How To: Show Up
In more recent years, the idea that I could make a difference kept me showing up.
I’m theoretically in arrears for posting on Substack. Sometimes I’m at a loss about what to write. This week is one of those weeks. How can I write about anything that doesn’t tie into what’s going on in Minneapolis?
I was lucky because I came of age in the late sixties and early seventies, and back then, people took action and what they did seemed to make a difference. The 1960s saw the initiation of political dissent in the United States resulting in the loss of innocence of the mainstream: the violent response to the civil rights activists were brought to national awareness probably for the first time because of the commonality of television in American homes. White middle class viewers witnessed a new reality--as they watched children being hosed down and attacked by dogs on the streets of Birmingham, and saw the shadows of the bodies of the three young men who were murdered in Mississippi, having gone down there to register blacks to vote. In the late sixties, when middle class white students protested the Vietnam War and those protests extended to encompass wrongdoings at home, again, the reaction of the legal authorities was violent, resulting in deaths that shocked the nation. For many white Americans it was one thing for members of the Black Panthers to be killed in their beds, but quite another for protesting students to be gunned down on their college campuses.
With it all, I felt like I had a voice. While I was too young to participate in Freedom Summer, I wasn’t too young to be an activist in Berkeley politics, women’s marches, or in demonstrating against the Viet Nam War. And in more recent years, the idea that I could make a difference kept me showing up, whether for climate change, school shootings and gun control, and most recently the protests against all things related to ICE and the demolition of our democracy.
But truth be told, I don’t have the optimism that I once did. Robert B. Hubbell exhorts us to keep showing up, that it makes a difference, and he and Rachel Maddow post the pictures of people across America holding signs, I don’t know anymore. I chide myself for not doing more but then I’m not sure what the “more” is.
In a Substack post dated Jan. 24, 2026, Leona Waller suggests that if every American did three of five things she lists, ICE “would be stopped in its tracks.”
These things in summary are:
Call your senators every day until January 30th to defund Ice
Donate to legal funds supporting immigrants and ICE detainees
Divest from companies that support ICE–Home Depot, Target, Hilton Hotels, all things Amazon including Whole Foods and AWS
Get ready for ICE to show up in your ‘hood
Do a lit drop-at stores, slip under doors, car windshields
For me the first and second items are the easiest and are done. Done. And I’m ready for ICE to show up. I’ve got the number to call. I have to think about the fifth item just because I find that kind of “intervention” annoying when I’m the recipient, so why would I want to do it? It’s the third that’s the trickiest. I boycott Amazon, but AWS is omnipresent. Even Substack utilizes some of Amazon’s web services to keep its engine running. How many of us are ready to close up Substack shop?

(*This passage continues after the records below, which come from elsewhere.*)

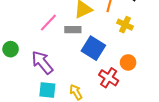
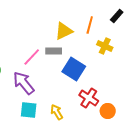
pink line: (48, 23) -> (32, 57), moved
orange circle: (128, 62) -> (108, 111), moved

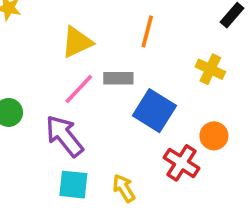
orange line: (90, 25) -> (147, 31), moved
yellow triangle: (64, 31) -> (77, 42), moved
orange circle: (108, 111) -> (214, 136), moved

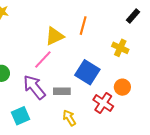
yellow triangle: (77, 42) -> (54, 36), moved
gray rectangle: (118, 78) -> (62, 91), moved
cyan square: (73, 185) -> (21, 116), moved, turned -30

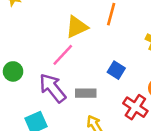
blue square: (87, 72) -> (116, 70), size x0.6

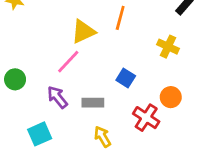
purple arrow: (53, 88) -> (57, 97), size x0.7

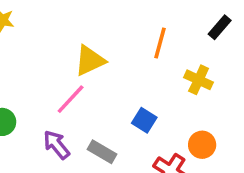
orange line: (120, 18) -> (160, 43), moved
gray rectangle: (93, 103) -> (102, 152), turned 30

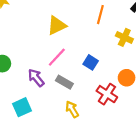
pink line: (71, 99) -> (57, 57), moved

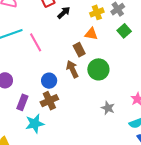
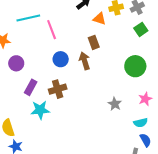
orange triangle: (91, 34) -> (99, 19), moved
green circle: (98, 69) -> (135, 66), moved
blue circle: (49, 81) -> (61, 59), moved

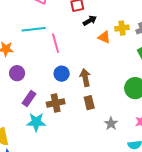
brown rectangle: (94, 42) -> (89, 103), moved

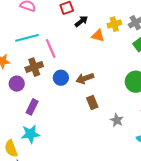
brown arrow: (85, 78) -> (85, 78), turned -90
brown cross: (56, 103) -> (34, 67), moved
cyan star: (36, 122) -> (30, 134), moved

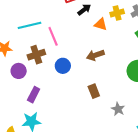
brown arrow: (85, 78) -> (95, 55), moved

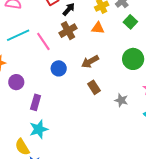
orange triangle: (101, 24) -> (98, 28), moved
brown cross: (36, 55) -> (68, 31), moved
brown arrow: (95, 55) -> (90, 62), moved

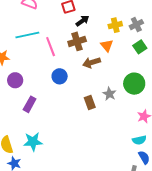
orange triangle: (98, 28) -> (107, 46), turned 32
brown arrow: (90, 62) -> (92, 63), moved
gray star: (121, 100) -> (109, 94), moved
cyan star: (39, 129) -> (33, 142), moved

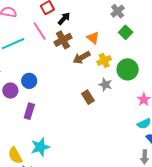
yellow cross: (115, 25) -> (104, 61), moved
pink line: (51, 47) -> (40, 31), moved
blue circle: (60, 76) -> (29, 81), moved

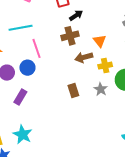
pink line: (40, 31) -> (37, 48), moved
brown rectangle: (88, 97) -> (73, 90), moved
cyan star: (40, 147) -> (23, 134), turned 30

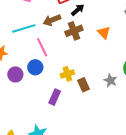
brown arrow: (84, 57) -> (52, 20), moved
yellow cross: (105, 66) -> (67, 74), moved
purple rectangle: (20, 97) -> (55, 97), moved

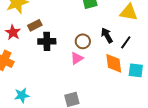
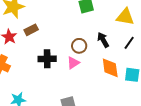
black cross: (47, 41) -> (47, 59), moved
black line: (126, 42) -> (129, 43), moved

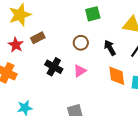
brown circle: (79, 46) -> (81, 43), moved
black cross: (47, 59) -> (54, 67), turned 30

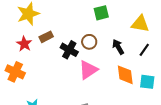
black cross: (54, 67) -> (69, 50), moved
pink triangle: (80, 71) -> (88, 70), size x1.5

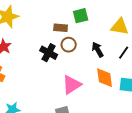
brown rectangle: (46, 37) -> (61, 28), moved, turned 32
pink triangle: (88, 70) -> (72, 85), moved

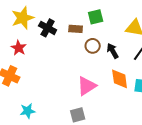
brown circle: (69, 45) -> (93, 46), moved
black cross: (49, 53) -> (48, 28), moved

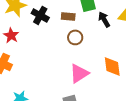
brown circle: (93, 46) -> (75, 37), moved
black arrow: (113, 51) -> (104, 19), moved

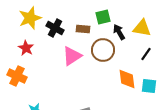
brown circle: (75, 37) -> (103, 50), moved, size x1.5
pink triangle: (79, 73) -> (72, 56), moved

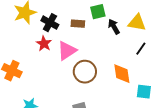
red star: (26, 48) -> (44, 44), moved
brown circle: (103, 50) -> (85, 72), moved
cyan square: (149, 86) -> (144, 92), moved

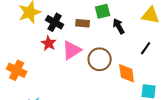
yellow triangle: (137, 23) -> (151, 15), moved
brown circle: (85, 72) -> (100, 59), moved

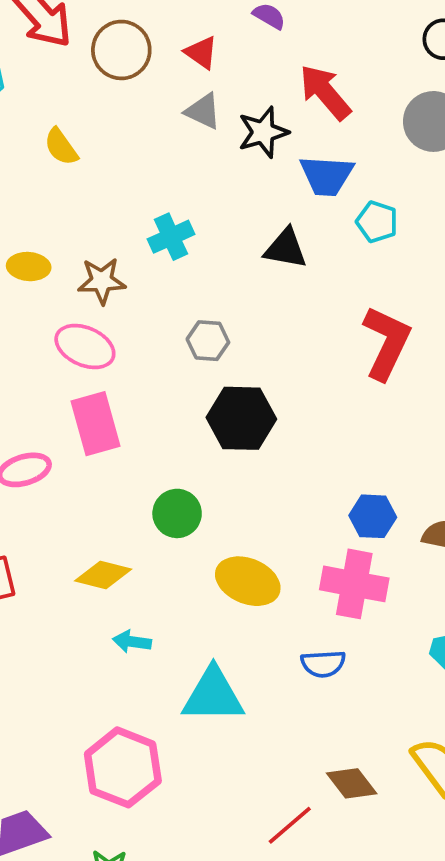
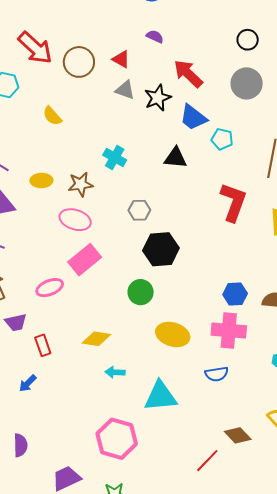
blue trapezoid: (327, 176) -> (193, 117), turned 40
cyan cross: (171, 237) -> (115, 157), turned -30
pink rectangle: (95, 424) -> (85, 260), turned 72
green circle: (177, 513) -> (141, 292), moved

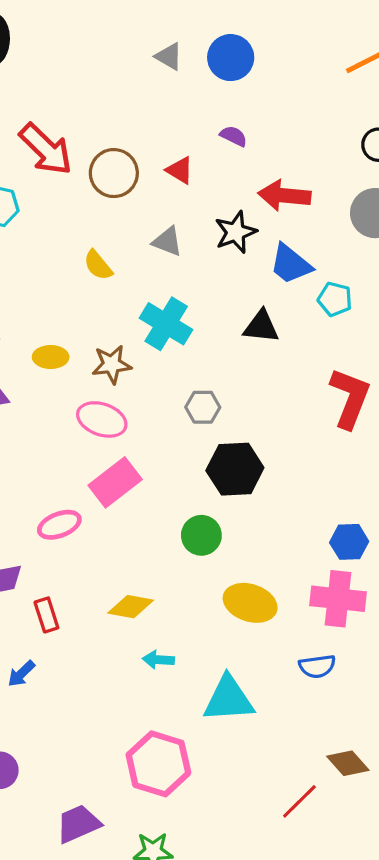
red arrow: (188, 74) -> (284, 195), turned -40
gray triangle: (125, 90) -> (167, 241), moved
yellow semicircle: (52, 116) -> (98, 265), moved
cyan cross: (115, 157) -> (166, 324), size x1.4

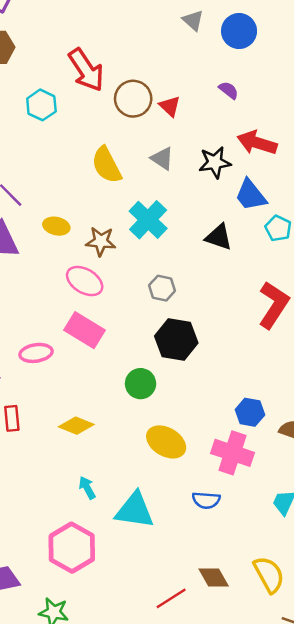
red triangle: (180, 170) -> (170, 106), moved
yellow semicircle: (98, 265) -> (107, 165), size x1.5
pink rectangle: (115, 482) -> (85, 330), turned 57
cyan arrow: (158, 660) -> (87, 488), moved, turned 45

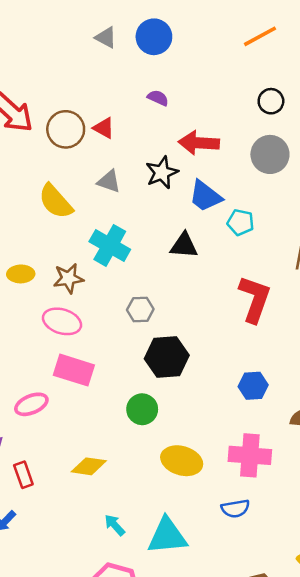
blue hexagon: (250, 412) -> (253, 386), moved

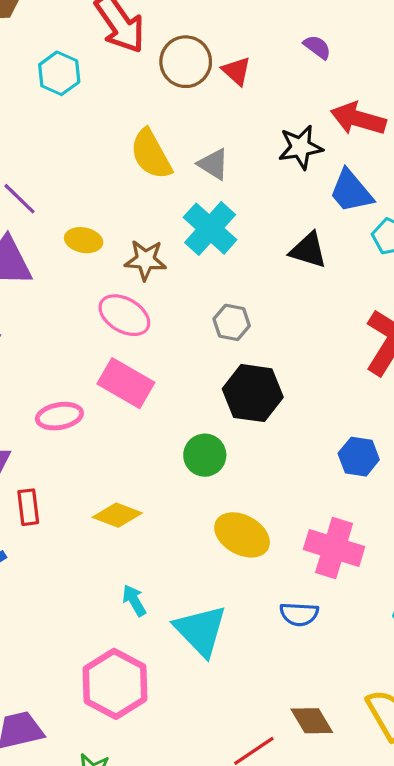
gray triangle: (109, 181) -> (213, 164), moved
cyan triangle: (167, 536) -> (201, 630), turned 39

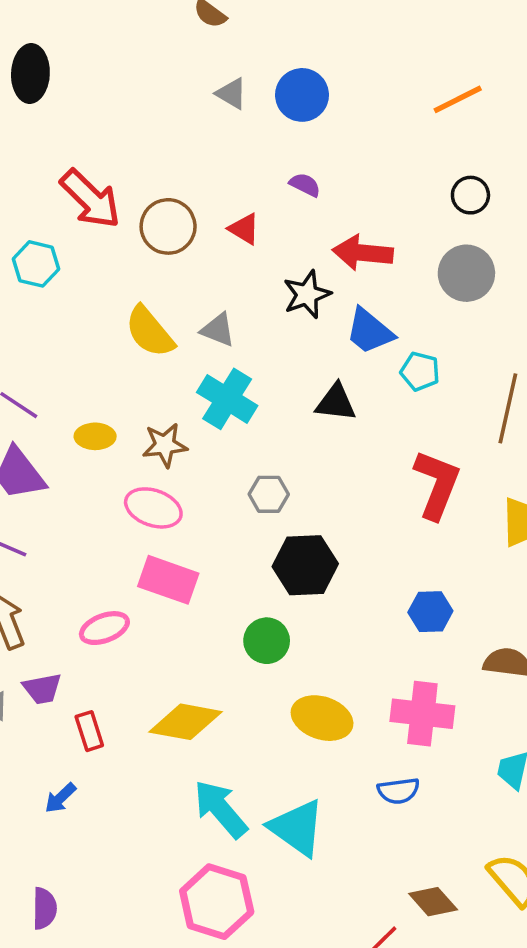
red triangle: (237, 71) -> (244, 229), moved
yellow diamond: (117, 515) -> (185, 722), size x1.4
cyan arrow: (134, 601) -> (221, 809), size x1.8

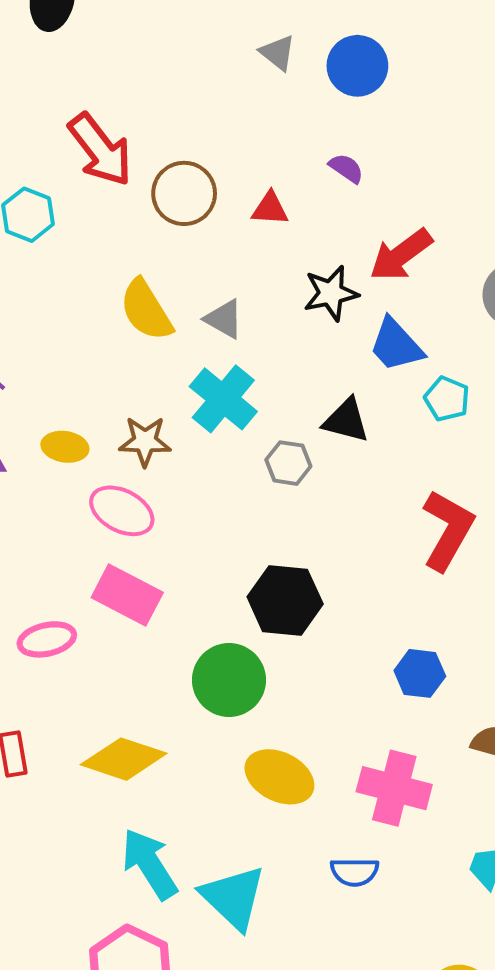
red triangle: (244, 229) -> (270, 209), turned -36
red arrow: (363, 253) -> (401, 255), turned -50
yellow ellipse: (95, 436) -> (65, 447), moved
gray hexagon: (269, 494) -> (288, 463), moved
green circle: (267, 641) -> (229, 680), size x1.4

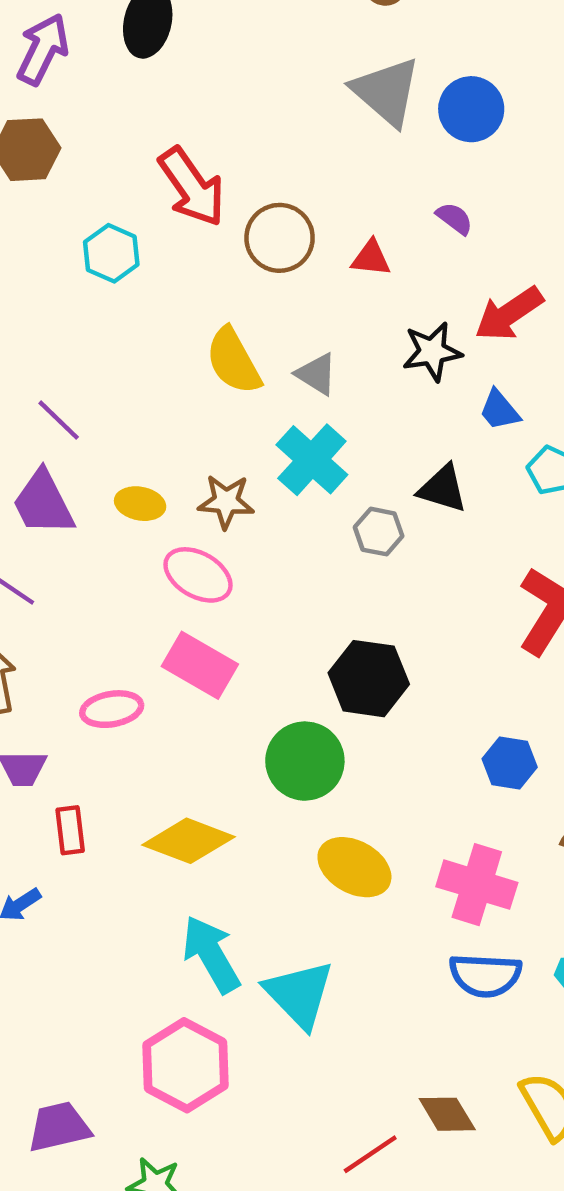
gray triangle: (278, 53) -> (386, 92), size x1.8
blue trapezoid: (396, 345) -> (499, 410), size x0.7
blue semicircle: (355, 872) -> (485, 975), moved, size x1.4

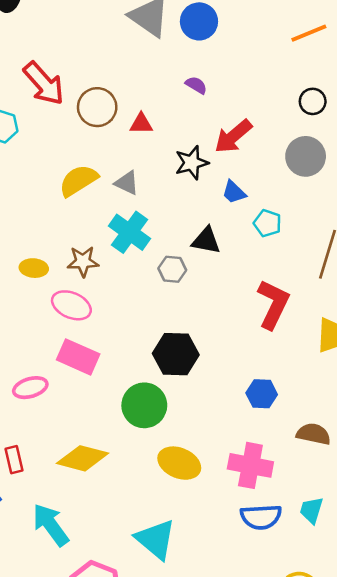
red triangle: (371, 258) -> (141, 124), moved
yellow semicircle: (233, 361) -> (78, 181), turned 93
cyan arrow: (211, 954) -> (51, 525), moved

So making an impact gets more difficult because we, because I, have become dependent on these entities. It’s one thing to take to the streets and hold up a sign, but it’s something else to disengage from an operation that has become an integral part of our everyday lives. I don’t know how much personal disruption I’m willing or ready to experience.
I returned to New York City from Berkeley in the early 1970s, and was working with criminal lawyers who arranged for the work release of a woman from Bedford Hills Correctional Facility. A member of the Weather Underground, she was serving time for the attempted firebombing of a bank located in an affluent neighborhood of the city. We became besties—I was flattered by her friendship because she was committed in a way I hadn’t been, even if I didn’t know whether firebombing was the answer.
In her memoir Radical Descent (2014) Linda Coleman wrote about her experience joining a radical Weather Underground-style guerilla cell during the 1970s. She raises the questions I had more than forty years ago–and that I still have–about how to effect change. In the introduction she notes the ongoing relevance of the issues that drove her protest, and reaffirms her commitment to the issues that propelled her activities in the 1970s. However, now a Zen Buddhist who has taken her vows, and committed to nonviolence, Coleman remains unclear about what works to bring about social transformation.
Today, thankfully, I think, firebombing isn’t on the agenda. Then and now, I don’t know what the answer is.
Renée Nicole Good and Alex Pretti knew that they had to show up. I doubt that either of them expected to die. Why should they have?







Great post! Had me thinking all day and gave me courage to get more pointedly political in my posts. Thank you.
Well articulated concerns. Certainty on best actions let alone results still elusive for me.